The Special Operations Regiment is a regiment of the Land Component of the Belgian Armed Forces. Its headquarters is located in Heverlee. It was known as the Light Brigade until 3 July 2018 when it was renamed. The Special Operations Regiment is Belgium's special operations and rapid response unit.

History
In January 1942 the first Belgian parachutists were trained at RAF Ringway, Manchester, England. The same year, the Belgian Independent Parachute Company was established and commanded by Captain Eddy Blondeel. Later, the unit was incorporated into Britain's Special Air Service Brigade and became the 5th Special Air Service (known as the Belgian SAS squadron). The SAS squadron was active during World War II until enemy activities were discontinued. They performed several operations using the parachute regiment and armoured jeeps. Thereafter, the unit also took part in counter-intelligence operations.

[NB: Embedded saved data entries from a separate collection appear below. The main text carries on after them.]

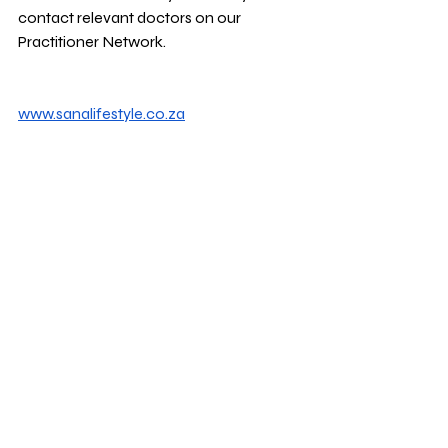
contact relevant doctors on our 
Practitioner Network.
www.sanalifestyle.co.za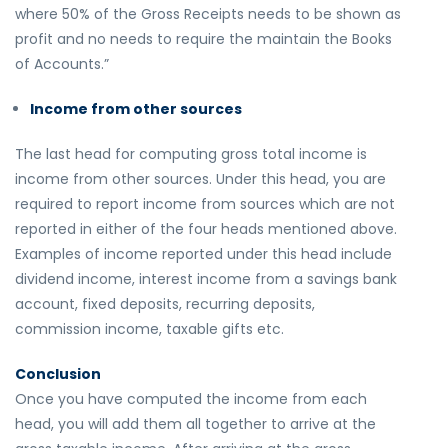
where 50% of the Gross Receipts needs to be shown as
profit and no needs to require the maintain the Books
of Accounts.”
Income from other sources
The last head for computing gross total income is
income from other sources. Under this head, you are
required to report income from sources which are not
reported in either of the four heads mentioned above.
Examples of income reported under this head include
dividend income, interest income from a savings bank
account, fixed deposits, recurring deposits,
commission income, taxable gifts etc.
Conclusion
Once you have computed the income from each
head, you will add them all together to arrive at the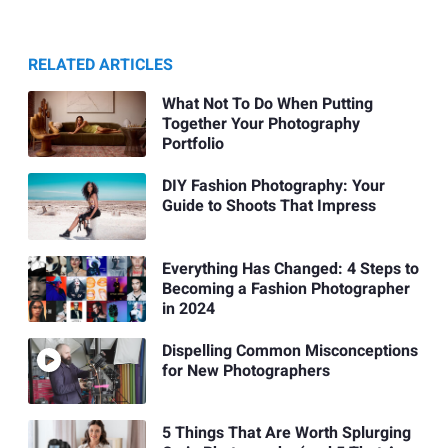
RELATED ARTICLES
What Not To Do When Putting
Together Your Photography
Portfolio
DIY Fashion Photography: Your
Guide to Shoots That Impress
Everything Has Changed: 4 Steps to
Becoming a Fashion Photographer
in 2024
Dispelling Common Misconceptions
for New Photographers
5 Things That Are Worth Splurging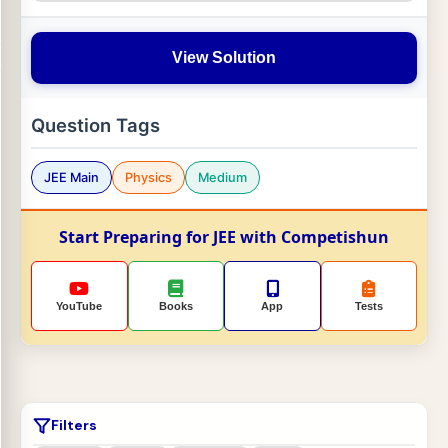
View Solution
Question Tags
JEE Main
Physics
Medium
Start Preparing for JEE with Competishun
YouTube
Books
App
Tests
Filters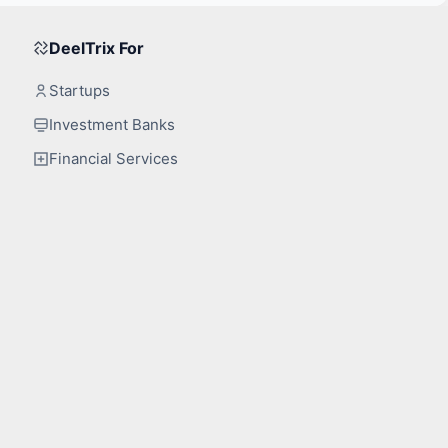
DeelTrix For
Startups
Investment Banks
Financial Services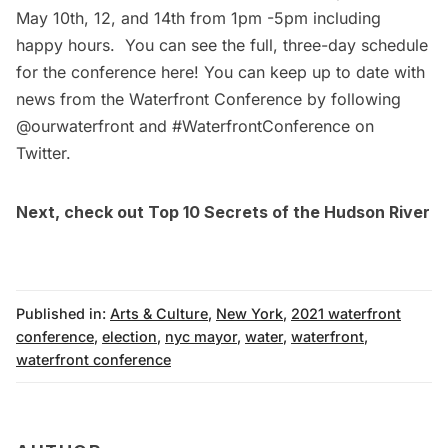
May 10th, 12, and 14th from 1pm -5pm including
happy hours. You can see the full, three-day schedule
for the conference
here
! You can keep up to date with
news from the Waterfront Conference by following
@ourwaterfront
and #WaterfrontConference on
Twitter.
Next, check out
Top 10 Secrets of the Hudson River
Published in:
Arts & Culture
,
New York
,
2021 waterfront
conference
,
election
,
nyc mayor
,
water
,
waterfront
,
waterfront conference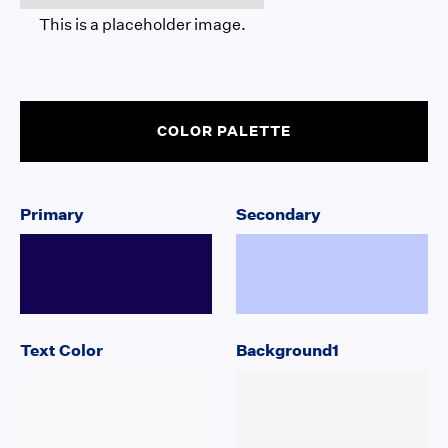
This is a placeholder image.
COLOR PALETTE
Primary
Secondary
Text Color
Background1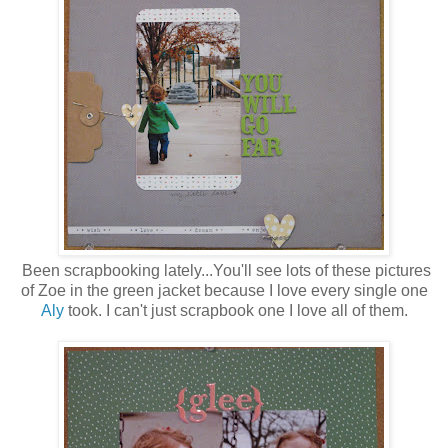
Been scrapbooking lately...You'll see lots of these pictures
of Zoe in the green jacket because I love every single one
Aly
took. I can't just scrapbook one I love all of them.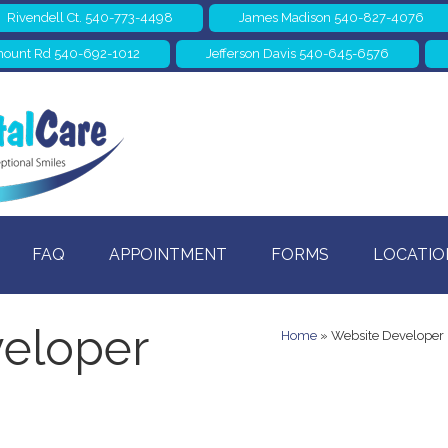
Rivendell Ct. 540-773-4498
James Madison 540-827-4076
ount Rd 540-692-1012
Jefferson Davis 540-645-6576
FAQ
APPOINTMENT
FORMS
LOCATIO
eloper
Home
»
Website Developer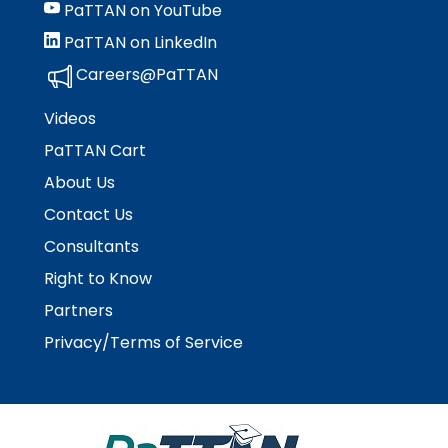
PaTTAN on YouTube
PaTTAN on LinkedIn
Careers@PaTTAN
Videos
PaTTAN Cart
About Us
Contact Us
Consultants
Right to Know
Partners
Privacy/Terms of Service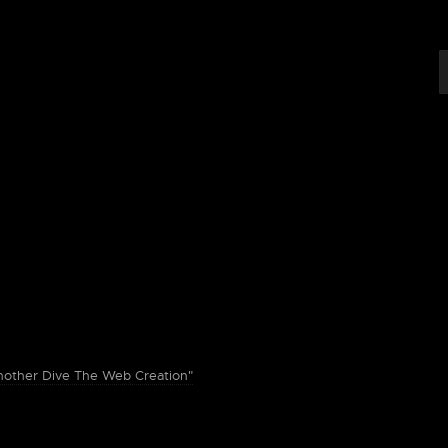
ther Dive The Web Creation"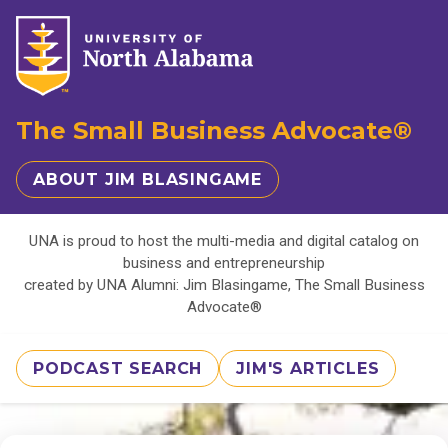
The Small Business Advocate®
ABOUT JIM BLASINGAME
UNA is proud to host the multi-media and digital catalog on
business and entrepreneurship
created by UNA Alumni: Jim Blasingame, The Small Business
Advocate®
PODCAST SEARCH
JIM'S ARTICLES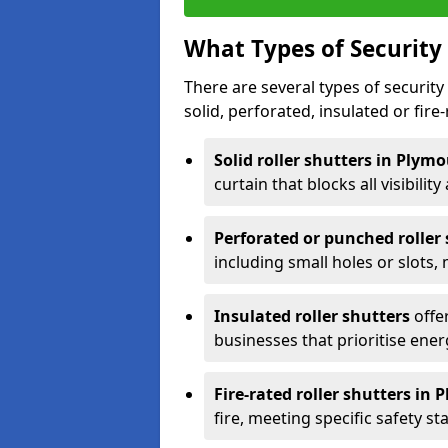
What Types of Security 
There are several types of security 
solid, perforated, insulated or fire-
Solid roller shutters in Plym
curtain that blocks all visibility
Perforated or punched roller
including small holes or slots,
Insulated roller shutters
offer
businesses that prioritise ener
Fire-rated roller shutters in
fire, meeting specific safety s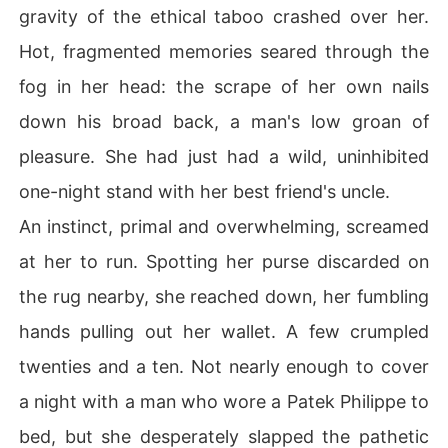
gravity of the ethical taboo crashed over her.
Hot, fragmented memories seared through the
fog in her head: the scrape of her own nails
down his broad back, a man's low groan of
pleasure. She had just had a wild, uninhibited
one-night stand with her best friend's uncle.
An instinct, primal and overwhelming, screamed
at her to run. Spotting her purse discarded on
the rug nearby, she reached down, her fumbling
hands pulling out her wallet. A few crumpled
twenties and a ten. Not nearly enough to cover
a night with a man who wore a Patek Philippe to
bed, but she desperately slapped the pathetic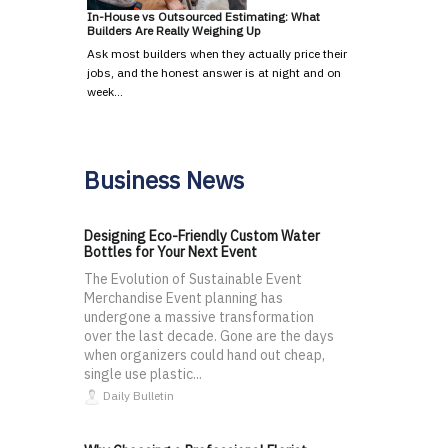
In-House vs Outsourced Estimating: What
Builders Are Really Weighing Up
Ask most builders when they actually price their
jobs, and the honest answer is at night and on
week…
Business News
Designing Eco-Friendly Custom Water
Bottles for Your Next Event
The Evolution of Sustainable Event
Merchandise Event planning has
undergone a massive transformation
over the last decade. Gone are the days
when organizers could hand out cheap,
single use plastic...
Daily Bulletin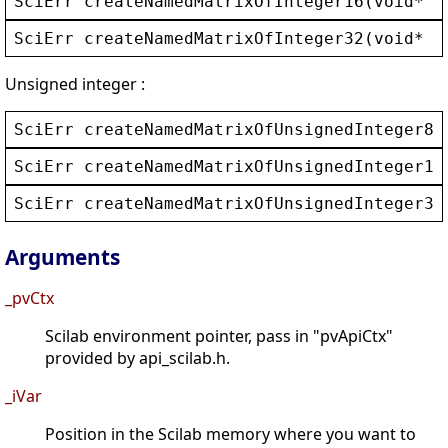
SciErr
createNamedMatrixOfInteger16
(
void
* 
_
SciErr
createNamedMatrixOfInteger32
(
void
* 
_
Unsigned integer :
SciErr
createNamedMatrixOfUnsignedInteger8
(
SciErr
createNamedMatrixOfUnsignedInteger16
SciErr
createNamedMatrixOfUnsignedInteger32
Arguments
_pvCtx
Scilab environment pointer, pass in "pvApiCtx"
provided by api_scilab.h.
_iVar
Position in the Scilab memory where you want to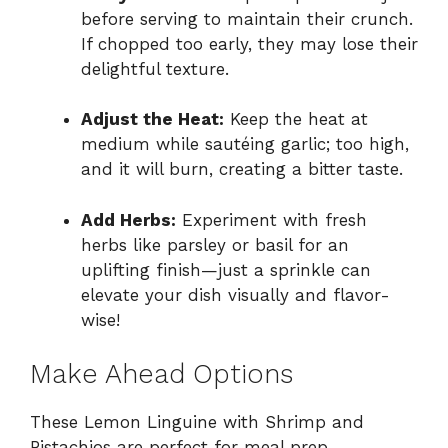
before serving to maintain their crunch.
If chopped too early, they may lose their
delightful texture.
Adjust the Heat:
Keep the heat at
medium while sautéing garlic; too high,
and it will burn, creating a bitter taste.
Add Herbs:
Experiment with fresh
herbs like parsley or basil for an
uplifting finish—just a sprinkle can
elevate your dish visually and flavor-
wise!
Make Ahead Options
These Lemon Linguine with Shrimp and
Pistachios are perfect for meal prep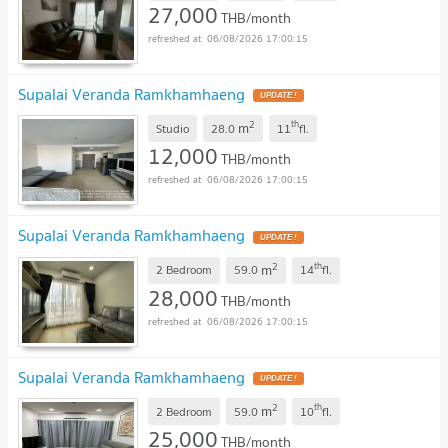
27,000
THB/month
06/08/2026 17:00:15
Supalai Veranda Ramkhamhaeng
2
th
m
Studio
28.0
11
fl.
12,000
THB/month
06/08/2026 17:00:15
Supalai Veranda Ramkhamhaeng
2
th
m
2 Bedroom
59.0
14
fl.
28,000
THB/month
06/08/2026 17:00:15
Supalai Veranda Ramkhamhaeng
2
th
m
2 Bedroom
59.0
10
fl.
25,000
THB/month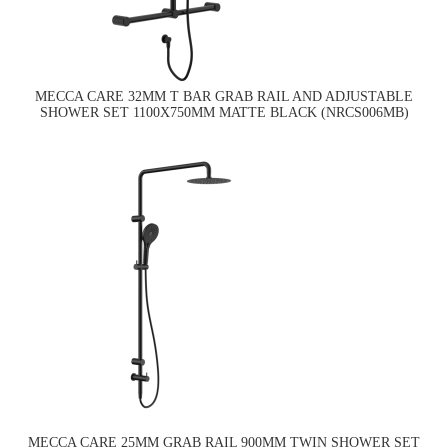
MECCA CARE 32MM T BAR GRAB RAIL AND ADJUSTABLE
SHOWER SET 1100X750MM MATTE BLACK (NRCS006MB)
MECCA CARE 25MM GRAB RAIL 900MM TWIN SHOWER SET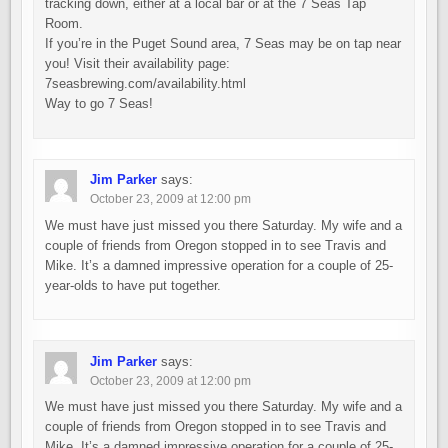
tracking down, either at a local bar or at the 7 Seas Tap
Room.
If you’re in the Puget Sound area, 7 Seas may be on tap near
you! Visit their availability page:
7seasbrewing.com/availability.html
Way to go 7 Seas!
Jim Parker
says:
October 23, 2009 at 12:00 pm
We must have just missed you there Saturday. My wife and a
couple of friends from Oregon stopped in to see Travis and
Mike. It’s a damned impressive operation for a couple of 25-
year-olds to have put together.
Jim Parker
says:
October 23, 2009 at 12:00 pm
We must have just missed you there Saturday. My wife and a
couple of friends from Oregon stopped in to see Travis and
Mike. It’s a damned impressive operation for a couple of 25-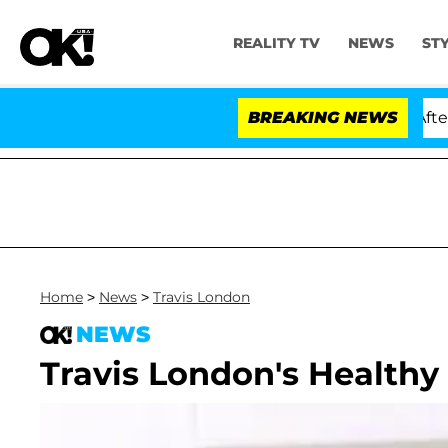
REALITY TV
NEWS
ST
d Dr. Anthony Fauci in Contempt of Congress After Pl
BREAKING NEWS
Home
>
News
>
Travis London
NEWS
Travis London's Healthy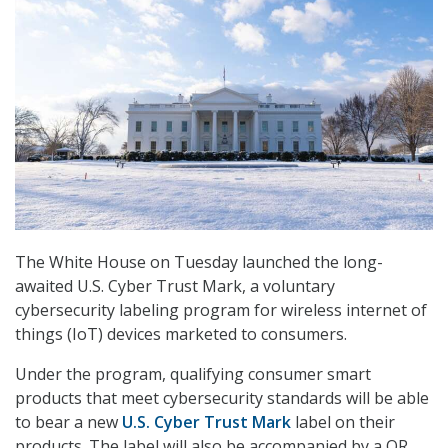
The White House on Tuesday launched the long-
awaited U.S. Cyber Trust Mark, a voluntary
cybersecurity labeling program for wireless internet of
things (IoT) devices marketed to consumers.
Under the program, qualifying consumer smart
products that meet cybersecurity standards will be able
to bear a new
U.S. Cyber Trust Mark
label on their
products. The label will also be accompanied by a QR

On 21 September 1945 5th SAS was transferred from the British Army to the newly reformed Belgian Army. Renamed as the Regiment of Parachutists SAS, they served independently as a highly mobile airborne unit until 1952 when the regiment merged with the Commando Regiment to form a battalion of the Para Commando Regiment.

The Regiment was transformed in 1989 to the Para Commando Brigade. A few years later in 2002, it became the IRCC (Immediate Reaction Capability Command). After the next transformation in 2003, it became the Light Brigade and was stationed in Marche-en-Famenne.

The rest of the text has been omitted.